[Saved entries]
# # # #
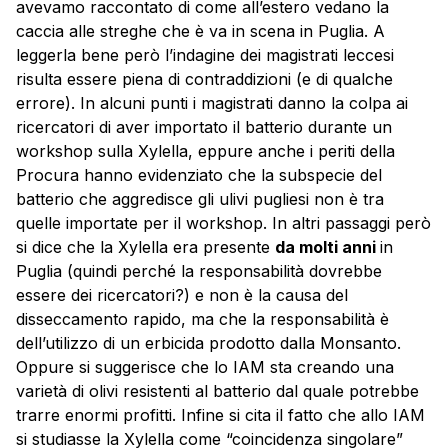
avevamo raccontato di come all’estero vedano la
caccia alle streghe che è va in scena in Puglia. A
leggerla bene però l’indagine dei magistrati leccesi
risulta essere piena di contraddizioni (e di qualche
errore). In alcuni punti i magistrati danno la colpa ai
ricercatori di aver importato il batterio durante un
workshop sulla Xylella, eppure anche i periti della
Procura hanno evidenziato che la subspecie del
batterio che aggredisce gli ulivi pugliesi non è tra
quelle importate per il workshop. In altri passaggi però
si dice che la Xylella era presente
da molti anni
in
Puglia (quindi perché la responsabilità dovrebbe
essere dei ricercatori?) e non è la causa del
disseccamento rapido, ma che la responsabilità è
dell’utilizzo di un erbicida prodotto dalla Monsanto.
Oppure si suggerisce che lo IAM sta creando una
varietà di olivi resistenti al batterio dal quale potrebbe
trarre enormi profitti. Infine si cita il fatto che allo IAM
si studiasse la Xylella come “coincidenza singolare”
# # # #
How to complete this task: Count up the lines above in which the word "essere" appears, and give nothing but that count.

Final answer: 2